At what production scale does MQA become a no-brainer? Compute KV cache for a 32-layer / 32-head / 128-d_head model at sequence length 8192. Compare MHA vs MQA total cache bytes. The number should be in GiB; that's the answer.
What's the relationship between MQA and Flash Attention? Are they orthogonal? Composable? (Hint: yes to both — MQA reduces K/V bytes, Flash reduces the materialized S matrix. Different bottlenecks.)

Constraints¶

No retraining. This is a structural swap at inference time. Measure the degradation honestly.
CPU is fine. The verb sequence is short; no GPU needed for this lab. (Phase 27's GPU labs are 01 and 02.)
Same MiniGPT checkpoint for all three variants — only the attention module changes.

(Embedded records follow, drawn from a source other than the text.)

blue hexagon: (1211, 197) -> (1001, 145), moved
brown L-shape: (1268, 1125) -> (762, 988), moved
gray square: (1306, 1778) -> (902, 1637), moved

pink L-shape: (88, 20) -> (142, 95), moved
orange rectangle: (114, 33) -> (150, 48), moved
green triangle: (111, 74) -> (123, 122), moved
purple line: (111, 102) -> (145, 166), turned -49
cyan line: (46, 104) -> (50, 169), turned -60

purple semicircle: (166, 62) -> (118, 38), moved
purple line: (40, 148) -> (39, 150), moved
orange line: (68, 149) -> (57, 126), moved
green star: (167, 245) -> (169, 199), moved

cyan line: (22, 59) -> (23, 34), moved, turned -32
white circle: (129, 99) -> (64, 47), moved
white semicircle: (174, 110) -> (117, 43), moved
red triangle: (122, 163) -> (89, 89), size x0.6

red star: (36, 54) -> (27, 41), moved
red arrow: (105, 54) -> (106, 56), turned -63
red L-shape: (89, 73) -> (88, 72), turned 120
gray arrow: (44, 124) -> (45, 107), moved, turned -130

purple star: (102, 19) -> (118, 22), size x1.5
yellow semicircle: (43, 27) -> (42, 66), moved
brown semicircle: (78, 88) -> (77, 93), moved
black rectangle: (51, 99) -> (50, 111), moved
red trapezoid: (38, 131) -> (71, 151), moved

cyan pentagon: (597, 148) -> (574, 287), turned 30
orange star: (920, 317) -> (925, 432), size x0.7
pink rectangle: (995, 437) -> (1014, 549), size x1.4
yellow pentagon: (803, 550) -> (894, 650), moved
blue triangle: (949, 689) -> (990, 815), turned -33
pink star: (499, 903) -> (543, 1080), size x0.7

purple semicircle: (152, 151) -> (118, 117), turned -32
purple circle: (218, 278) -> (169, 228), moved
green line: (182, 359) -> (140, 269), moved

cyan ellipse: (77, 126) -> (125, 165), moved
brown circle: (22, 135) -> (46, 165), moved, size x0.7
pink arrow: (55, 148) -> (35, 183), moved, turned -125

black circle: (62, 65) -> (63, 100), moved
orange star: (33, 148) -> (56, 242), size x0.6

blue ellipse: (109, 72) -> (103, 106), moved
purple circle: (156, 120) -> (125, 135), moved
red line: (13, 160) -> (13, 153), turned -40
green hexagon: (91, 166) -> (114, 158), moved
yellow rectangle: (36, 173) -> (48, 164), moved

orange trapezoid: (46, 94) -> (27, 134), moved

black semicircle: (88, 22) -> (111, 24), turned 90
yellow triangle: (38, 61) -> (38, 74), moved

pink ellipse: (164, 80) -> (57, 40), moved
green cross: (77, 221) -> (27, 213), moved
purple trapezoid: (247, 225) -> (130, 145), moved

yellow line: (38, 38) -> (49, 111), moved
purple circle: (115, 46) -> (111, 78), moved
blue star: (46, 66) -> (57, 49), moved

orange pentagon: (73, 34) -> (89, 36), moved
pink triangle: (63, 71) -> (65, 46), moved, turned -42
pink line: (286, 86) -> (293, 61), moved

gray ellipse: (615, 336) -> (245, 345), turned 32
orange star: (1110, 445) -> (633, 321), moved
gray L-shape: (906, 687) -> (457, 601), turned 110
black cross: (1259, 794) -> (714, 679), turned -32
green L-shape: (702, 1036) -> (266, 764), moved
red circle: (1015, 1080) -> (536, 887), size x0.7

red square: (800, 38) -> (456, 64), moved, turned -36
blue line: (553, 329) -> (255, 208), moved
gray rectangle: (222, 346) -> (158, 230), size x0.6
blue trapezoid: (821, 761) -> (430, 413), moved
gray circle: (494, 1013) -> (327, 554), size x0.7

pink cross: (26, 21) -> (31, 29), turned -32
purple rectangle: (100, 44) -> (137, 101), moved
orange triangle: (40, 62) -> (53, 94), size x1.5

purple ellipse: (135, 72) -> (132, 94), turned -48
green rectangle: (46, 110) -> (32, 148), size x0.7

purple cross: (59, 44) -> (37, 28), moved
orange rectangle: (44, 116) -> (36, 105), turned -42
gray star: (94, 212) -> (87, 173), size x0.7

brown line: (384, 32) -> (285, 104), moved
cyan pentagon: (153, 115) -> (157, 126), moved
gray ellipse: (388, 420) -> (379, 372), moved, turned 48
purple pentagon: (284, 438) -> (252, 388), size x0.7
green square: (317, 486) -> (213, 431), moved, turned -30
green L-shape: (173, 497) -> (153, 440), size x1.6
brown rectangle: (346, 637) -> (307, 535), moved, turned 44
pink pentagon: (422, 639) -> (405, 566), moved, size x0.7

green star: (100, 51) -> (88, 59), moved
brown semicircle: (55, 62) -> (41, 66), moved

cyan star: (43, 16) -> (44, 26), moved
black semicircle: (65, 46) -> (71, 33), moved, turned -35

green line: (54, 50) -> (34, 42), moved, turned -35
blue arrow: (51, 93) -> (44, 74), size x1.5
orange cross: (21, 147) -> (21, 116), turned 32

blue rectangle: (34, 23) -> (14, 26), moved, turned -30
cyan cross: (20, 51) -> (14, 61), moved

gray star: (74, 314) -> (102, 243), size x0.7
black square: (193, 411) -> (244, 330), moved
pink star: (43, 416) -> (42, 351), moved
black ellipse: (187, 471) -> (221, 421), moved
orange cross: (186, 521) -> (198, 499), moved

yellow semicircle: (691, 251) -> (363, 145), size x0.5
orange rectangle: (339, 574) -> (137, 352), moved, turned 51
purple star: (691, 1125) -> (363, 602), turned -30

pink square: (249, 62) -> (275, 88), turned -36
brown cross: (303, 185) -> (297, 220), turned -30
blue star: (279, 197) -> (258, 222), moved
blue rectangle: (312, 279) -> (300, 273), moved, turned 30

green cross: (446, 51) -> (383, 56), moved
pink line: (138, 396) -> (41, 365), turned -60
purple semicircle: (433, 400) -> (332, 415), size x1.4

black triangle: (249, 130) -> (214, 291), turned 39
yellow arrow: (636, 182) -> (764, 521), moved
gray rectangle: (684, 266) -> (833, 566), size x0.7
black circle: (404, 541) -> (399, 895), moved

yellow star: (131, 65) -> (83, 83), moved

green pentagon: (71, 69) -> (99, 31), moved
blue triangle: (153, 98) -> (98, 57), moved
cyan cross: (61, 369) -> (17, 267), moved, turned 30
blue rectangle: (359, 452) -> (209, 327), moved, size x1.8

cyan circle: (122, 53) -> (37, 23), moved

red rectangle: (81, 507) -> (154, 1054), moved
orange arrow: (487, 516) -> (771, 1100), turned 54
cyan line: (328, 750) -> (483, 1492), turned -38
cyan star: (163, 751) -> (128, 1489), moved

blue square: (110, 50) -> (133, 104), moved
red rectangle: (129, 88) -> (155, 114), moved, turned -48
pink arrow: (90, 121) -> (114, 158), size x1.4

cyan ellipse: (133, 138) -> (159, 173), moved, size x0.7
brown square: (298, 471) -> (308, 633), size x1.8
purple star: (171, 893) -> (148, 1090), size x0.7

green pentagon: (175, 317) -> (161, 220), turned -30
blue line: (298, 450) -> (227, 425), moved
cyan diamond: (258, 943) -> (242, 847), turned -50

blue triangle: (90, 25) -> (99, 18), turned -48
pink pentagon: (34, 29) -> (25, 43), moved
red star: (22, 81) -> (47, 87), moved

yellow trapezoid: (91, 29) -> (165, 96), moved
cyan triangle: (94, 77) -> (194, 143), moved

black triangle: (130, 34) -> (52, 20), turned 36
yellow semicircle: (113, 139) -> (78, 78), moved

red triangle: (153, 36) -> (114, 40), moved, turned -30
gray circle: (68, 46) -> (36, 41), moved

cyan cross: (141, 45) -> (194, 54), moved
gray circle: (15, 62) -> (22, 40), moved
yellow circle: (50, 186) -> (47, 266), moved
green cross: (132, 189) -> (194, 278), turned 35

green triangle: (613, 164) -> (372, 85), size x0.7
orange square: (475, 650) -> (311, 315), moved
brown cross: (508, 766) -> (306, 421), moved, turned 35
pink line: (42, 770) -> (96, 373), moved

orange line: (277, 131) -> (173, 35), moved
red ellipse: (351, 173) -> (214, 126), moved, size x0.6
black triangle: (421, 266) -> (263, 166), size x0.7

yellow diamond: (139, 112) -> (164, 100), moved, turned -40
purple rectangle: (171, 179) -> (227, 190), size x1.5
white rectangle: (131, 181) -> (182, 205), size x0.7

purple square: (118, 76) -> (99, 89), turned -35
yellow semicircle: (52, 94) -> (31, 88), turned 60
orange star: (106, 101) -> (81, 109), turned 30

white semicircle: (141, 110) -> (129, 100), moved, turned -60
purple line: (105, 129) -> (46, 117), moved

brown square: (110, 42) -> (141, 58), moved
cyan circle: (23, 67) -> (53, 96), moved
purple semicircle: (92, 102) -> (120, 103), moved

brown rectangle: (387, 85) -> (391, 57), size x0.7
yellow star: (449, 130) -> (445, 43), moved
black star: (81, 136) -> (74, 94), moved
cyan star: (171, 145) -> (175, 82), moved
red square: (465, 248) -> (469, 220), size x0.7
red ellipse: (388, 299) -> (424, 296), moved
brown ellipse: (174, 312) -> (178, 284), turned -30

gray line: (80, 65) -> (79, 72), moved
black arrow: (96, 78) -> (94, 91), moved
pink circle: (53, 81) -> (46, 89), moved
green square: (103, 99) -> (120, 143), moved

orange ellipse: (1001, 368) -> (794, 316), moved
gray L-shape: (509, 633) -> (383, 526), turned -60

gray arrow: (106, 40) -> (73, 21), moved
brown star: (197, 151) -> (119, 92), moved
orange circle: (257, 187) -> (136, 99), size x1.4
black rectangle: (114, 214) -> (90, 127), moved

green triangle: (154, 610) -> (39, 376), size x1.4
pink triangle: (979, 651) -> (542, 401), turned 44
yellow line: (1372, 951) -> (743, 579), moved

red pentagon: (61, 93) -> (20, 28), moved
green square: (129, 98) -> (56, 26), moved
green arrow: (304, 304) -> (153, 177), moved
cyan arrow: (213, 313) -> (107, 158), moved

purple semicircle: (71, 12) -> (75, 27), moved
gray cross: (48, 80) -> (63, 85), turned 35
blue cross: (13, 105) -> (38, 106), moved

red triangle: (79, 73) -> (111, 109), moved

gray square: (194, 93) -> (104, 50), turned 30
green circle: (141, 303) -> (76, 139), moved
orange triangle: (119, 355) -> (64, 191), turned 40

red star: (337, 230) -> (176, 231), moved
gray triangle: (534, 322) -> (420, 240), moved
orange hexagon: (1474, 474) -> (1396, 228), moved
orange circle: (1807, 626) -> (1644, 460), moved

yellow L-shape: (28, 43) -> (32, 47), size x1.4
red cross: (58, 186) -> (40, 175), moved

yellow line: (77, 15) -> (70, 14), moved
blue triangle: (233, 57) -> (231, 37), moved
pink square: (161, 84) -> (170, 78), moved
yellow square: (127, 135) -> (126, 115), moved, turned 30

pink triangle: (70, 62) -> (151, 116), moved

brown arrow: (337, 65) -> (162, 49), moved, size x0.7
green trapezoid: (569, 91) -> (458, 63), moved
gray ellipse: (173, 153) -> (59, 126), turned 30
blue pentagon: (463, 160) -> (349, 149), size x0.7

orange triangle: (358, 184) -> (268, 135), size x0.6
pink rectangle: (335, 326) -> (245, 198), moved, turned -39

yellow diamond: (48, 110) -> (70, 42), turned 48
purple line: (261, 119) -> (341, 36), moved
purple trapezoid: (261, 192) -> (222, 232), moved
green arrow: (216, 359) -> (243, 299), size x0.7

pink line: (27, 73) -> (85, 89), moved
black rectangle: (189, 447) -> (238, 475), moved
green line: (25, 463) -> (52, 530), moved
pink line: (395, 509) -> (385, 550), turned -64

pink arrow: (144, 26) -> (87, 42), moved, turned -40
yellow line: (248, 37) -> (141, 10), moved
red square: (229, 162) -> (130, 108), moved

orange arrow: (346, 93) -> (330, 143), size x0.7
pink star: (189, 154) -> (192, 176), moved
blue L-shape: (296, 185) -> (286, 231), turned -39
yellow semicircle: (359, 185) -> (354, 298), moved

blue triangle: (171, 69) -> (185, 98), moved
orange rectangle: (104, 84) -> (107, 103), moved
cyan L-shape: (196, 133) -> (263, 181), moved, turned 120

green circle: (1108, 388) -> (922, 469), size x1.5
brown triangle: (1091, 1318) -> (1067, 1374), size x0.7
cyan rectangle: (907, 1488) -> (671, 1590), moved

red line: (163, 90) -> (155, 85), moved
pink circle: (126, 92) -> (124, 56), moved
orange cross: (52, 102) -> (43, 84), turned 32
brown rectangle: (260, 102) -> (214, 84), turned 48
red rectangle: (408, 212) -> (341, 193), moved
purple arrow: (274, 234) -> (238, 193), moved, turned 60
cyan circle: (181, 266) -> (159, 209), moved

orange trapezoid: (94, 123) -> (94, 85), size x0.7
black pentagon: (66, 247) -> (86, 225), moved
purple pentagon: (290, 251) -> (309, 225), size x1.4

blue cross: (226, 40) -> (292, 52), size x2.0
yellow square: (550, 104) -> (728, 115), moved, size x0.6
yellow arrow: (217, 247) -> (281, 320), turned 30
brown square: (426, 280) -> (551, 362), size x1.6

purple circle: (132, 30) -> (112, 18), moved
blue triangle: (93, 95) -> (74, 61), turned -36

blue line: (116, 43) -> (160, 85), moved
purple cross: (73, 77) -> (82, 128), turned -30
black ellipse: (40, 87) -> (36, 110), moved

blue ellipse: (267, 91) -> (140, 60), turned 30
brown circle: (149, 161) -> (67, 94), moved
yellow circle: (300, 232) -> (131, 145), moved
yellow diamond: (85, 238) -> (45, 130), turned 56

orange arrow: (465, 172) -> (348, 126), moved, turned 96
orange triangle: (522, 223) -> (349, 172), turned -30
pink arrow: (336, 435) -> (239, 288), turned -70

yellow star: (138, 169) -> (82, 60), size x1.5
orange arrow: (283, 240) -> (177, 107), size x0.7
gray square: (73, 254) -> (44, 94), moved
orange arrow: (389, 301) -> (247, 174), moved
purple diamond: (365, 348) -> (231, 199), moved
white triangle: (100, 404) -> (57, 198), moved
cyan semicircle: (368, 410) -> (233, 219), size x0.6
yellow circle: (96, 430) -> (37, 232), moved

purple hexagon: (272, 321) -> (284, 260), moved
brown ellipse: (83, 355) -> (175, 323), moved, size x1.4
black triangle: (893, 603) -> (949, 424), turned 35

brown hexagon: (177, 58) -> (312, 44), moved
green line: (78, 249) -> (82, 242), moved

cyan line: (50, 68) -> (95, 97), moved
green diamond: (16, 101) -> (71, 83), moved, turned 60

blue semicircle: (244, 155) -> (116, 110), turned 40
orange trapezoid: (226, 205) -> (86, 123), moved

🇪🇸 MQA/GQA no son aceleraciones gratis — comparten K/V entre cabezas y eso reduce capacidad. La elección real es: ¿cuánto PPL puedes ceder a cambio de cuánto KV cache? En modelos pequeños tipo MiniGPT, MQA es agresivo. En 70B+, casi todos los modelos modernos usan GQA.

Stop conditions¶

src/minimodel/attention_mqa_gqa.py implemented; tests pass.
All five experiment files committed.
KV-cache reduction matches the theoretical formula to within 1%.
README answers all four questions.

Pitfalls¶

Forgot to repeat-interleave KV before matmul. If Q has 4 heads and KV has 1 head (MQA), you need to expand KV to 4 heads (via K.repeat_interleave(4, dim=heads_dim) or einsum equivalent) before the dot product. Otherwise shapes don't match.
PPL didn't change at all. You probably did not actually swap the attention — check id(model.layers[0].attn) is different from the MHA reference.
Parameter count drop doesn't match. You may have left FP16 KV biases at the same size; ignore biases or compute weight-only param count.

When to consult `solutions/`¶

After all stop conditions met. solutions/04-mqa-gqa-ref.md (phase open) walks through the repeat-interleave logic.

End of Phase 27 labs. Write PHASE_27_REPORT.md next.